Secondly, gas, now, isn't like Peanut Butter. It used to be when the vast majority of the oxygenating additive was MTBE. The refininers could add MTBE to the mix before it went to distribution. Now the refiners need to move the gas without the new additive (ethanol) and mix it at the end point. That's like Skippy and Jiff only making creamy peanut butter at their factories and mandating that the chunky peanuts be added at the supermarket. Do you think that will have an affect on price? YES. Do you think they want to maintain stockpiles of peanuts all over the country? NO.
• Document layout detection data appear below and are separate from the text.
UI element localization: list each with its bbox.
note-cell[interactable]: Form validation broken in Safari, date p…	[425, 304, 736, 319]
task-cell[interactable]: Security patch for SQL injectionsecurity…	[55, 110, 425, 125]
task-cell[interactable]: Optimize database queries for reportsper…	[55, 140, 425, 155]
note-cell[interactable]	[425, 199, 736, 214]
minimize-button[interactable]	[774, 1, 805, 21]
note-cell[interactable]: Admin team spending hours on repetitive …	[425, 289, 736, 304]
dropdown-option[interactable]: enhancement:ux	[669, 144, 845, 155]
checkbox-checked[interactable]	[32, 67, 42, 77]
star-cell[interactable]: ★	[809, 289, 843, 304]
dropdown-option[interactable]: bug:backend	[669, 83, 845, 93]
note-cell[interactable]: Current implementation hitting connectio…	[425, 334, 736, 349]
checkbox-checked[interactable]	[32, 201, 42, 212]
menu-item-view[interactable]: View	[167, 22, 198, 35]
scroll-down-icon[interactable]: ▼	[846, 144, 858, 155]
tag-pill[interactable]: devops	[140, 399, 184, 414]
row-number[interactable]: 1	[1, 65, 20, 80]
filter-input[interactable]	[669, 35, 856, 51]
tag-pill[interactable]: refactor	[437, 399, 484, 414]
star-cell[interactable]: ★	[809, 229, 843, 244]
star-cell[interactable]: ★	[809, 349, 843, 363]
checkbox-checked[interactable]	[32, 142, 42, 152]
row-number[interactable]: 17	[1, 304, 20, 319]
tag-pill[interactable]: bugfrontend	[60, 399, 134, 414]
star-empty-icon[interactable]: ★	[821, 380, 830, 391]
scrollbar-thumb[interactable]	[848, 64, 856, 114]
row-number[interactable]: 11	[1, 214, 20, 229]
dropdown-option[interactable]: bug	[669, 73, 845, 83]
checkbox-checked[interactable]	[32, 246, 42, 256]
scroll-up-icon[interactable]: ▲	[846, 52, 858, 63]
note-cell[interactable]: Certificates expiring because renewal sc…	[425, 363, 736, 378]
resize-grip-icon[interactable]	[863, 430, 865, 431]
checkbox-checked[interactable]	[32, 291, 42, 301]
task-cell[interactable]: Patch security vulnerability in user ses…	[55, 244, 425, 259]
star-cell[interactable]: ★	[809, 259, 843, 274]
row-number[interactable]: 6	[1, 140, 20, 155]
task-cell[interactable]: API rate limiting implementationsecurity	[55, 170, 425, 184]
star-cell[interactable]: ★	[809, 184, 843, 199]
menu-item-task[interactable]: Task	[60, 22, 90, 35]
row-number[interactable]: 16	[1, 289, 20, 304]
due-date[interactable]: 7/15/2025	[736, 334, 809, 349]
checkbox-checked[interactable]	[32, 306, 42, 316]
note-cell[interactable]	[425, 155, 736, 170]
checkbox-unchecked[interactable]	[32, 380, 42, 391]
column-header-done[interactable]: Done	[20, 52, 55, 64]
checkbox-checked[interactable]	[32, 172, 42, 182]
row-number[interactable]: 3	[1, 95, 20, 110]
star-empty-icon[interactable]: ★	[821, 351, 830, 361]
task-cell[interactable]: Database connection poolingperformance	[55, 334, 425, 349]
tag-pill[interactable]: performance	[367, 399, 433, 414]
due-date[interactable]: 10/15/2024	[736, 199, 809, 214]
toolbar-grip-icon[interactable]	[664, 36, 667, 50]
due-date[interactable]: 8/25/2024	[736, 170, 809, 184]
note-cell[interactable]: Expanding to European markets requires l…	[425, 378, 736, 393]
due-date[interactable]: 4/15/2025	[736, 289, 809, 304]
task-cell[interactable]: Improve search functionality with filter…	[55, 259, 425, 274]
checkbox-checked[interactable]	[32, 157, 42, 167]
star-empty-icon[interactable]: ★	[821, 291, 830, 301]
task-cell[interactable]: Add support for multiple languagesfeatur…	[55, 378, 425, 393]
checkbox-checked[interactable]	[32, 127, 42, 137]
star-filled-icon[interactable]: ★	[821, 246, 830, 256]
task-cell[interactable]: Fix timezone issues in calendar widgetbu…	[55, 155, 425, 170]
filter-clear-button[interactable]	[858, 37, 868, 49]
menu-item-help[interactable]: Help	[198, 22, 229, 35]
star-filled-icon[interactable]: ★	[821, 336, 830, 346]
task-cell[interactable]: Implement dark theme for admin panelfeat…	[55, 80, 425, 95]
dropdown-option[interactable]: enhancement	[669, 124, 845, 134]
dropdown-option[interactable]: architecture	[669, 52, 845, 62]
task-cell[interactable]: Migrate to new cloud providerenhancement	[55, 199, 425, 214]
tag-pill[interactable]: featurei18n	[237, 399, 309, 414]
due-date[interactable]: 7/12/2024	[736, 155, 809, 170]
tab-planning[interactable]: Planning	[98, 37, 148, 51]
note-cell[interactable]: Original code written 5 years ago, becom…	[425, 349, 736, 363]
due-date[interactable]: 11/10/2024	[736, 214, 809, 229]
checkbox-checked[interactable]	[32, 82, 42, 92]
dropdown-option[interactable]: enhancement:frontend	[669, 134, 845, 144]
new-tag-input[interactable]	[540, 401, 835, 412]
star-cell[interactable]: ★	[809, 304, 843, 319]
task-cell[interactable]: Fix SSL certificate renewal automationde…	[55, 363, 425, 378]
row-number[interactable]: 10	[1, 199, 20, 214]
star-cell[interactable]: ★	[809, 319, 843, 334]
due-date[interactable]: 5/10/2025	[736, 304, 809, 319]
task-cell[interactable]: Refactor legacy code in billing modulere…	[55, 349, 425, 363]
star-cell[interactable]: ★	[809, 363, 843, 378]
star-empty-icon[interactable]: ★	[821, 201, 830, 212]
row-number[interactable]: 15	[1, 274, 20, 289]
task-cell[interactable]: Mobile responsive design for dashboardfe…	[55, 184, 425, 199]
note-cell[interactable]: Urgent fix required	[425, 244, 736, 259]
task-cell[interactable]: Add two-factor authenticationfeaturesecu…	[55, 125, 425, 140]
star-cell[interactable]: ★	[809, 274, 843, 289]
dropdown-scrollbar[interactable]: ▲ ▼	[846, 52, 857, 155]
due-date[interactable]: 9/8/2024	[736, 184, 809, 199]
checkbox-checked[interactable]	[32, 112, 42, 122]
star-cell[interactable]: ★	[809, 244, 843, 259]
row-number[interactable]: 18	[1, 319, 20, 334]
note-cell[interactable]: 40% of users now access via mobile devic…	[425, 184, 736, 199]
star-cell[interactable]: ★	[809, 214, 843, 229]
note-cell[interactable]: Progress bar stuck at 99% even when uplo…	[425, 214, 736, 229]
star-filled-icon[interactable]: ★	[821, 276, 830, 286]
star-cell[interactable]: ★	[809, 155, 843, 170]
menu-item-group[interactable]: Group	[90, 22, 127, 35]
These first two points are the fault of our short-sighted elected officials. When I have more time I will address what these same officials are doing to make matters worse under the guise of making things better -- for them.

7 comments:

Robert said...

Great job, Mike.

Just to extend your simile, what would happen if the truck ran into a Hershey's van on the way to the supermarket?

Jennifer said...

Robert,

Is that an extension of the "Peanut Butter!" "Chocolate!" commercials of our youth?


Mike,

Good analogy. What is the reasoning behind the different blends for different states/regions? Or, I should ask, was there any reasoning behind it in the first place?

Robert said...
This comment has been removed by a blog administrator.
Robert said...

Jen, You're very perceptive, for that you get a Reese's.

Since Mike didn't have time to answer, I'll tell you that different states have different requirements depending on what EPA clean-air standards they have to meet. The dirtier the air, the more "oxygenate" required so that fuel burns cleaner.

It's a great example of how regulations impose great costs and confusion by distorting markets, in this case by turning the market for a single broadly supplied commodity into a fragemtned bazzar of several regionally supplied and, therefore, more scarce commodities.

Jennifer said...

Rob--

That assumes that lowered cost and ease-of-supply somehow trumps the regional or state-wide concerns of air-quality. Such protections have a cost; this is one of them.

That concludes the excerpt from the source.